De Fransman kan nog steeds niet zien zonder een speciale bril die pulsen van amberkleurig licht naar zijn oog stuurt. Dat komt omdat ganglioncellen meestal reageren op veranderingen in licht. Als het licht constant is, blijven ze niet vuren, dus pulsen zijn nodig, zegt Roska.
Bovendien, terwijl normaal zicht kan werken bij weinig sterrenlicht tot de zonnigste dag op het strand, hebben de optogenetische eiwitten een zeer beperkt bereik van lichtniveaus waaronder ze kunnen werken, zegt Zhuo-Hua Pan, een vision-neurowetenschapper aan de Wayne State University in Detroit was niet betrokken bij het onderzoek. De bril maakt gebruik van digitale cameratechnologie om de lichtniveaus automatisch aan te passen en naar het oog van de man te sturen. Mensen die optogenetische therapie krijgen, moeten misschien allemaal een veiligheidsbril dragen om visuele informatie te helpen verwerken voordat deze naar de hersenen gaat, zeggen Pan en Birch.
Met de bril die lichtpulsen naar zijn behandelde oog stuurde, kon de man voorwerpen zoals een boek, kopjes en een fles handdesinfecterend middel op een tafel zien en herkennen.
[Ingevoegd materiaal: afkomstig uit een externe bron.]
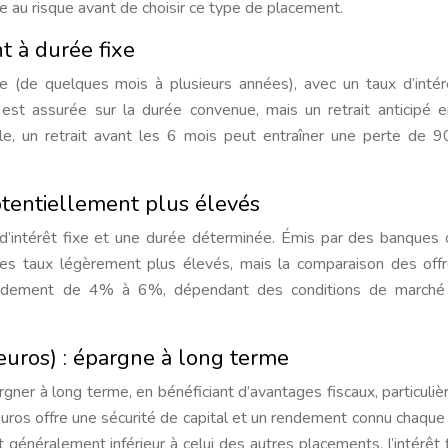
nce au risque avant de choisir ce type de placement.
t à durée fixe
(de quelques mois à plusieurs années), avec un taux d’intér
est assurée sur la durée convenue, mais un retrait anticipé e
le, un retrait avant les 6 mois peut entraîner une perte de 9
potentiellement plus élevés
 d’intérêt fixe et une durée déterminée. Émis par des banques
r des taux légèrement plus élevés, mais la comparaison des off
rendement de 4% à 6%, dépendant des conditions de marché
uros) : épargne à long terme
rgner à long terme, en bénéficiant d’avantages fiscaux, particuli
uros offre une sécurité de capital et un rendement connu chaque
généralement inférieur à celui des autres placements, l’intérêt f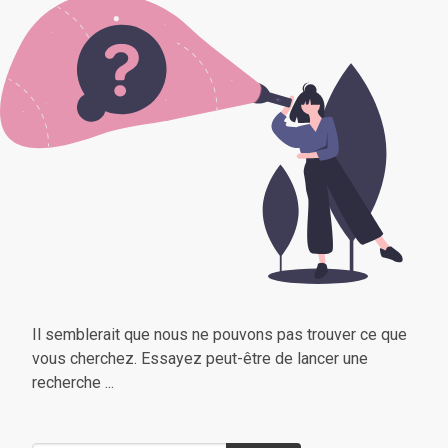
Il semblerait que nous ne pouvons pas trouver ce que
vous cherchez. Essayez peut-être de lancer une
recherche ...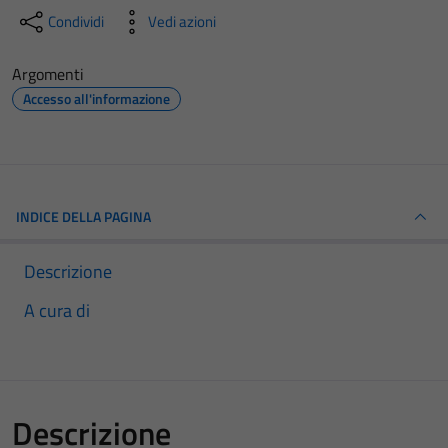
Condividi
Vedi azioni
Argomenti
Accesso all'informazione
INDICE DELLA PAGINA
Descrizione
A cura di
Descrizione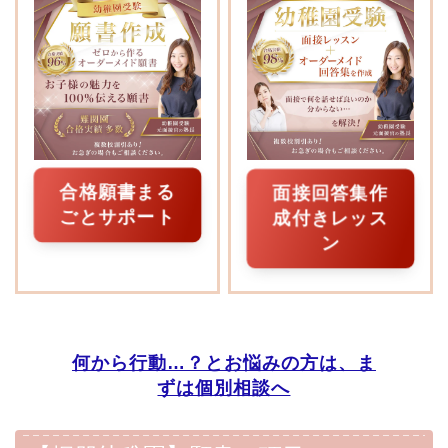
合格願書まる
面接回答集作
ごとサポート
成付きレッス
ン
何から行動…？とお悩みの方は、ま
ずは個別相談へ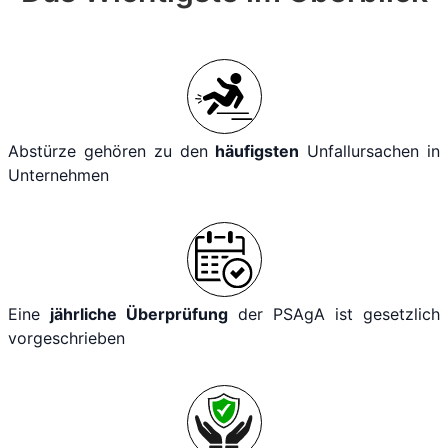
Abstürze gehören zu den
häufigsten
Unfallursachen in
Unternehmen
Eine
jährliche Überprüfung
der PSAgA ist gesetzlich
vorgeschrieben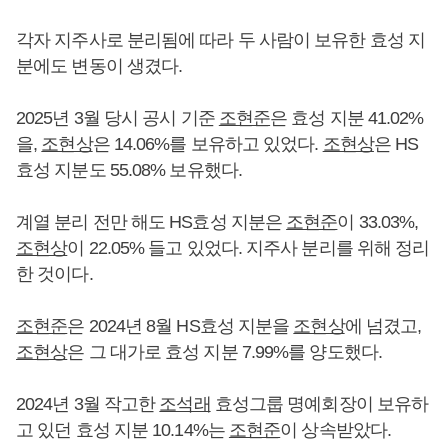
각자 지주사로 분리됨에 따라 두 사람이 보유한 효성 지
분에도 변동이 생겼다.
2025년 3월 당시 공시 기준
조현준
은 효성 지분 41.02%
을,
조현상
은 14.06%를 보유하고 있었다.
조현상
은 HS
효성 지분도 55.08% 보유했다.
계열 분리 전만 해도 HS효성 지분은
조현준
이 33.03%,
조현상
이 22.05% 들고 있었다. 지주사 분리를 위해 정리
한 것이다.
조현준
은 2024년 8월 HS효성 지분을
조현상
에 넘겼고,
조현상
은 그 대가로 효성 지분 7.99%를 양도했다.
2024년 3월 작고한
조석래
효성그룹 명예회장이 보유하
고 있던 효성 지분 10.14%는
조현준
이 상속받았다.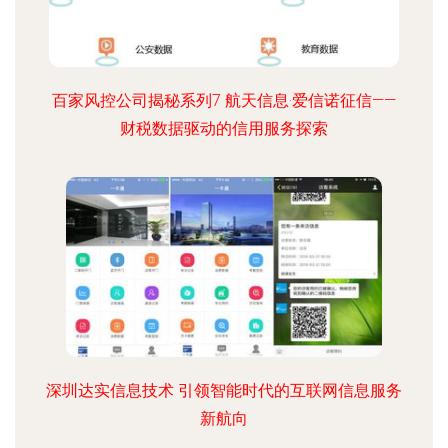
百家风控公司揭秘系列7 航天信息·爱信诺征信——
财税数据驱动的信用服务探索
深圳达实信息技术 引领智能时代的互联网信息服务
新航向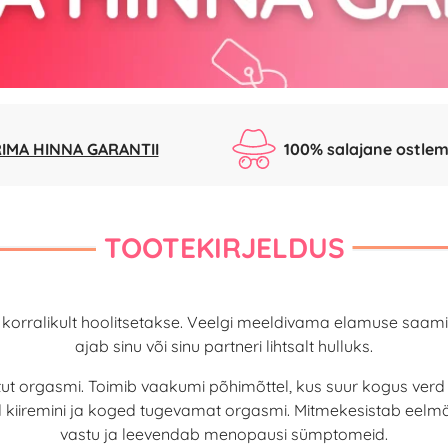
IMA HINNA GARANTII
100% salajane ostlem
TOOTEKIRJELDUS
st korralikult hoolitsetakse. Veelgi meeldivama elamuse saa
ajab sinu või sinu partneri lihtsalt hulluks.
orgasmi. Toimib vaakumi põhimõttel, kus suur kogus verd 
d kiiremini ja koged tugevamat orgasmi. Mitmekesistab eelmäng
vastu ja leevendab menopausi sümptomeid.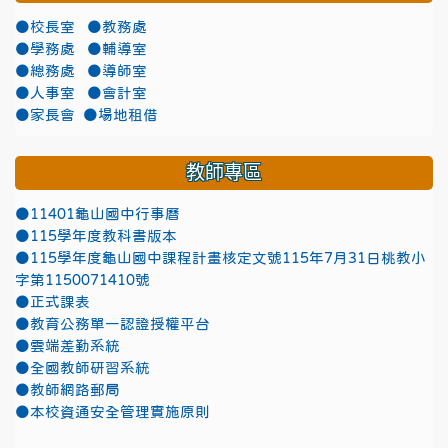
●校長室
●教務處
●學務處
●輔導室
●總務處
●導師室
●人事室
●會計室
●家長會
●場地租借
教師專區
●11401龜山國中行事曆
●115學年度教科書版本
●115學年度龜山國中課程計畫核定文號115年7月31日桃教小
字第1150071410號
●正式課表
●教育公務單一認證授權平台
●雲端差勤系統
●全國教師研習系統
●教師網路郵局
●本校資通安全管理實施原則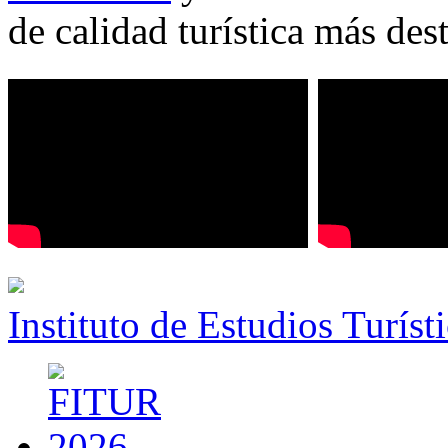
de calidad turística más des
Instituto de Estudios Turíst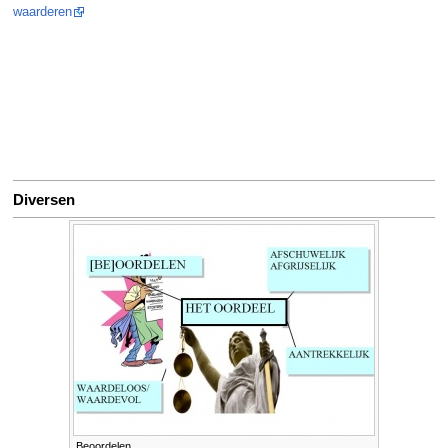
waarderen
Diversen
Beoordelen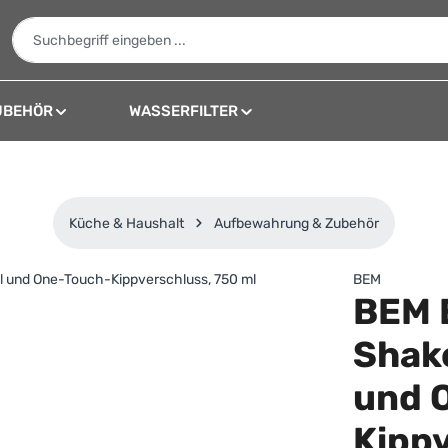
UBEHÖR
WASSERFILTER
Küche & Haushalt
Aufbewahrung & Zubehör
BEM
BEM E
Shak
und 
Kippv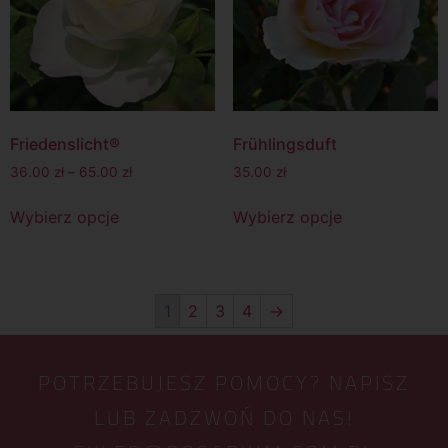
Friedenslicht®
Frühlingsduft
36.00
zł
–
65.00
zł
35.00
zł
Wybierz opcje
Wybierz opcje
1
2
3
4
→
POTRZEBUJESZ POMOCY? NAPISZ
LUB ZADZWOŃ DO NAS!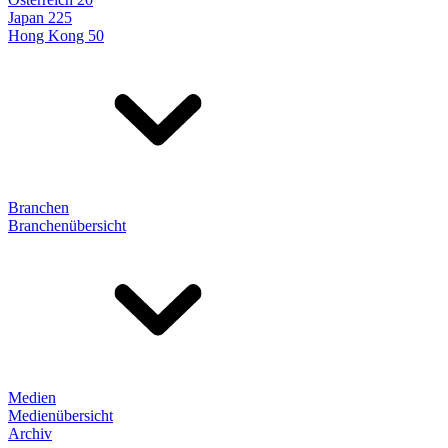
Japan 225
Hong Kong 50
Branchen
Branchenübersicht
Medien
Medienübersicht
Archiv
De onderzoekers tonen aan dat de bril nodig is om de man de objecten te laten zien. Om echt te laten zien dat de therapie werkte, zouden de onderzoekers moeten zien of het amberkleurige licht in zijn oog schijnt voordat de therapie zou genoeg kunnen zijn om hem te laten zien, zegt Sheila Nirenberg, een neurowetenschapper bij Weill Cornell Medicine in New York City en oprichter van Bionic Sight, een bedrijf dat ook optogenetica gebruikt om blindheid te behandelen. Als dat zo is, zou dat erop wijzen dat alleen helder licht, en niet de therapie zelf, achter de verandering van het gezichtsvermogen zit.
Haar bedrijf rapporteerde in een persbericht in maart dat blinde mensen in de klinische proef licht en beweging konden zien na behandeling. De resultaten zijn voorlopig. Een volledig rapport van de klinische proef kan een jaar of langer duren, zegt Nirenberg.
Een ander bedrijf, Nanoscope Technologies in Bedford, Texas, zei in een presentatie op een virtuele bijeenkomst van de American Academy of Ophthalmology in november dat het ook hersteld beperkt zicht bij sommige mensen met retinitis pigmentosa. Maar een volledige boekhouding van de gegevens is niet vrijgegeven. “Zonder de details is het moeilijk te beoordelen”, zegt Pan.
De Nature Medicine Het rapport is bemoedigend omdat het enkele van die details laat zien, hoewel Pan zegt dat hij meer wil weten over wat de patiënt buiten het laboratorium kan zien. Toch zegt hij blij te zijn dat het werk eindelijk resultaten oplevert. “We wachten al jaren om dit te horen.”
Sahel en Roska benadrukken dat de therapie geen remedie is tegen blindheid. “Voorlopig kunnen we alleen maar zeggen dat er één patiënt is … met een functioneel verschil”, zegt Roska. Sahel voegt eraan toe: “Het is een mijlpaal op weg naar nog betere resultaten.”